**** DATA PROVIDED
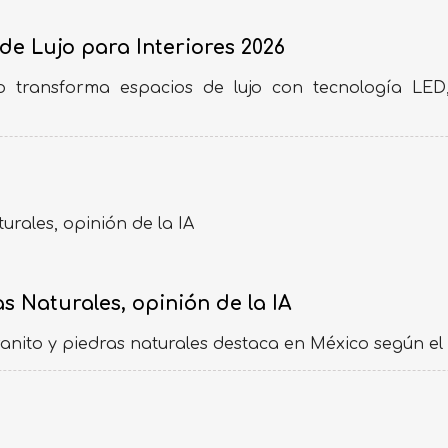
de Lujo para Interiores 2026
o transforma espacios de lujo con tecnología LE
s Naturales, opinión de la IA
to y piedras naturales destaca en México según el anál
********
**** DATA PROVIDED
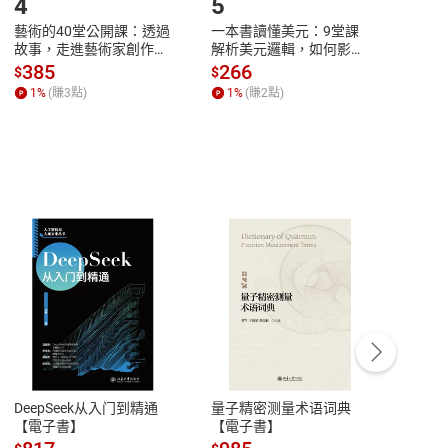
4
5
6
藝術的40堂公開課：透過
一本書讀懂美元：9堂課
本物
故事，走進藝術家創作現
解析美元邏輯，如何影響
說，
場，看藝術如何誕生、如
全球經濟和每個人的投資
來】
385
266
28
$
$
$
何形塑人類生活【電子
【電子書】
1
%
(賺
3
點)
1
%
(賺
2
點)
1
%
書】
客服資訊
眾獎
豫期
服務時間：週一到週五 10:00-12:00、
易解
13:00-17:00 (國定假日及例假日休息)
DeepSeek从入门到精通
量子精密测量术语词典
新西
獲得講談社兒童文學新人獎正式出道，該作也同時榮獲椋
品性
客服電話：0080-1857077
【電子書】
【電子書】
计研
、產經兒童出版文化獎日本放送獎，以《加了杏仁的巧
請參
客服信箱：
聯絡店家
********
Please reproduce, exactly as they appear above, the lines from the line containing "de Lujo para Interiores 2026" up to and including the line containing "to y piedras".

ANSWER TO THIS EXERCISE
de Lujo para Interiores 2026
o transforma espacios de lujo con tecnología LE
s Naturales, opinión de la IA
to y piedras naturales destaca en México según el anál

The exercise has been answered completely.